It’s no secret that I’m a fan of using file level storage for virtual machines; block storage makes less and less sense for virtualized environments, especially when I see all the trickery that must occur for a block device to be VM-aware. For vSphere, the desire to use file based storage meant selecting one protocol: NFS version 3. I was always a bit sad that version 4 or 4.1 was not added to the hypervisor because of all the great improvements that were baked in.
In a move that I still find to be a bit shocking, vSphere 6.0 has added support for NFS version 4.1. This includes a great many new features and improvements:
- Authentication with Kerberos
- In-band, mandatory, and stateful server side locking
- Session trunking (true NFS multipathing)
- Greater error recovery
Be aware that in the release, datastores that are mounted using NFS version 4.1 cannot be combined with SDRS, SIOC, SRM, or Virtual Volumes. Additionally, NFS 4.1 datastores are not yet compatible with VAAI-NAS (hardware acceleration) as per the storage guide:
[NFS 4.1] Does not support Hardware Acceleration. As a result, virtual disks created on NFS 4.1 datastores are always thin-provisioned.
This is a deal breaker – this needs to be fixed before I can see folks wanting to go wild with NFS 4.1. The other features work just fine: vMotion, HA, FT, DRS, and Host Profiles.
pNFS is not Session Trunking
I’m seeing a lot of weird discussions on pNFS (Parallel NFS) versus Session Trunking.
To be clear, Session Trunking is similar to MPIO with iSCSI or Fiber Channel – you create multiple paths (sessions) to the NAS array and distribute load across those sessions. It’s up to the storage array vendor to determine if that can be done across NAS controllers or not based on their architecture: active / active or active / passive controllers. Session Trunking is awesome because it trivializes 99% of the work required to actively use multiple network links to an NFS datastore.
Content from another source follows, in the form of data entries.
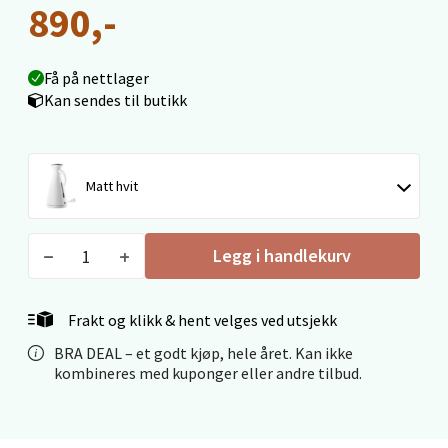
890,-
Bolagsgata 1, 8514 Narvik
Åpent i dag 10-18
Få på nettlager
0 i butikk
Kan sendes til butikk
Velg
Matt hvit
Bergen - Oasen Senter
Legg i handlekurv
Folke Bernadottes vei 52, 5147 Fyllingsdalen
Åpent i dag 10-18
Frakt og klikk & hent velges ved utsjekk
0 i butikk
BRA DEAL – et godt kjøp, hele året. Kan ikke
kombineres med kuponger eller andre tilbud.
Velg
pNFS is a unicorn and is barely defined in the NFS 4.1 standard. vSphere 6 does not support pNFS, and neither does most anything else in the world. Here’s a high level diagram I used to describe the topology while at the Melbourne VMUG Conference back in early 2014.
It’s up to the storage vendor to figure out the metadata server, the control plane, and the data protocol used on the storage arrays – that’s not part of the NFS 4.1 specifications.
NFS Versions and Guidelines
If you’re looking to use NFS version 4.1 today, you’ll need to make sure that all ESXi hosts are mounting the datastore using 4.1. You can’t mix protocol versions for the same datastore across hosts because they use entirely different locking methods. I was pondering this and came up with a few migration ideas:
- Mount a new volume using NFS 4.1 and Storage vMotion workloads to it.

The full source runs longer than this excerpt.